$$ \require{cancel} \newcommand{\given}{ \,|\, } \renewcommand{\vec}[1]{\mathbf{#1}} \newcommand{\vecg}[1]{\boldsymbol{#1}} \newcommand{\mat}[1]{\mathbf{#1}} \newcommand{\bbone}{\unicode{x1D7D9}} $$

The Course

Welcome to the Data Science and Statistical Computing module (MATH2687) on the 2nd year undergraduate programme at Durham University.

If you want to get to these notes quickly without having to navigate via Durham Ultra, simply bookmark this page (or remember the shortcut URL https://www.louisaslett.com/dssc). There are common administrative questions that crop up, so I have created a Frequently Asked Questions (FAQ) page in the appendix: please check here first to see if your question is answered. If it is not, then please email me.

These notes will update as the course progresses, so check back each week! At the moment, this is just a welcome page, but additional chapters will appear as we work through the course.

In order to analyse real world problems involving data, we need not only a methodological and theoretical knowledge of statistics, but also to develop strong computational thinking and skills. This course has a lecture component introducing computational statistics, and a slightly larger practical component introducing the modern programming environments and tools used extensively by statisticians, data scientists and machine learners in both academia and industry.

The component on computational statistics introduces sampling methodology and Monte Carlo methods, which underpin many aspects of modern Bayesian statistics and statistical machine learning. The unusual name, “Monte Carlo”, is a reference to the famous Monte Carlo Casino in Monaco: it was chosen by the pioneers of the field because of the need for a code name for the work, which was part of the secret development of the atomic bomb at Los Alamos during the second world war. The course starts with basic principles of finite sampling and the bootstrap, a technique that enables us to loosen the assumptions underlying many statistical methods by deploying computer power. Attention then turns to sampling from probability distributions, a method which enables bypassing the usually intractable integrals encountered in many parts of statistics by appealing to convergence of random sample averages rather than using complex algebra or naive grid based methods (like Simpson’s rule).

The practical component happens via computer labs and will centre around the R programming language. R, together with a host of related software, provides an incredibly powerful toolset for data science. Starting from first principles, the language will be introduced, moving quickly on to learn the modern packages which enable rapid data manipulation, visualisation (including interactive and 3D visualisations), modelling, report building and construction of interactive dashboards to present data in a compelling fashion. Together, the ability to use all these tools will be a complement to your theoretical and methodological statistics courses, invaluable preparation for applied final year projects and provide skills that are used by and sought after in industry.

Course structure

The mathematical component of the course, covering computational statistics, will be delivered via 1 lecture per week and 1 tutorial every other week, together with occasional formative assignments during the term. The data science component of the course will be delivered via 2 practical class hours: one of these is a lecture style; whilst the other is a traditional small group practical with detailed problems to work through and someone available to answer questions.

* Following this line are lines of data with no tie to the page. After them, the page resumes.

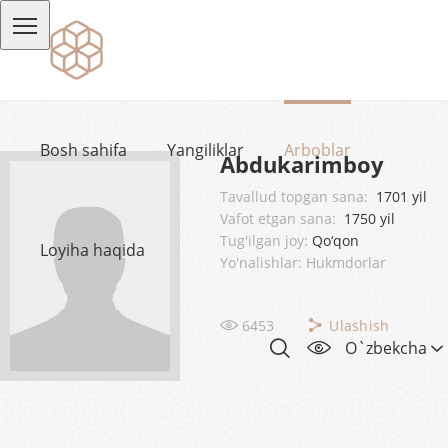
Bosh sahifa
Yangiliklar
Arboblar
Abdukarimboy
Tavallud topgan sana:
1701 yil
Vafot etgan sana:
1750 yil
Tug'ilgan joy:
Qo‘qon
Loyiha haqida
Yo'nalishlar: Hukmdorlar
6453
Ulashish
O`zbekcha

You will see these notes are split into parts on the left as follows:

  • Part I Computational Statistics: these are the notes that go with the main mathematics lectures.
  • Part II R Programming: these are the slides that relate to the programming lectures.
  • Part III Practical Labs: these are the exercise sheets for the hands-on programming practicals.
  • Part IV Tutorials: these are the tutorial sheets for the mathematical part of the module. Solutions will be posted after all tutorial groups have taken place.

R + RStudio

We will be using the statistician’s favourite tool, R (pronounced like the letter, not an enthusiastic pirate 🏴‍☠️!)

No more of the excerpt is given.